Transcribe these records exactly, dropping every picture.
*** Data supplied ***
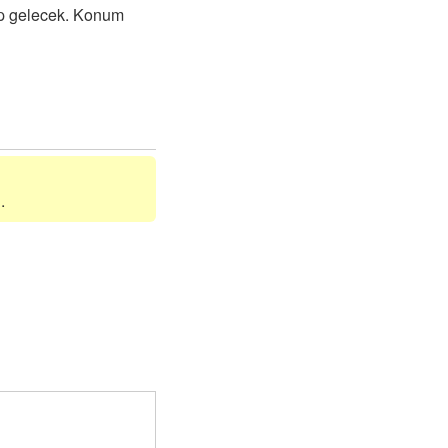
lıp gelecek. Konum
.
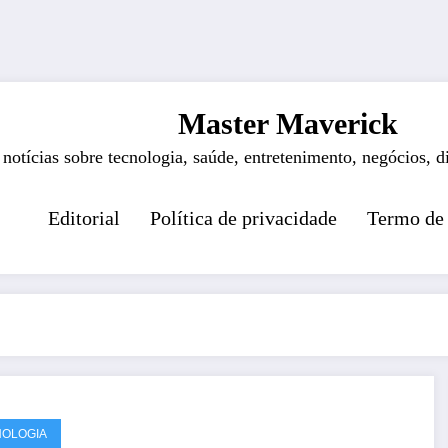
Master Maverick
 notícias sobre tecnologia, saúde, entretenimento, negócios, d
Editorial
Política de privacidade
Termo de
OLOGIA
*** End of Data supplied ***
* **Task result**:
lıp gelecek. Konum
.
Master Maverick
 notícias sobre tecnologia, saúde, entretenimento, negócios, d
Editorial
Política de privacidade
Termo de
OLOGIA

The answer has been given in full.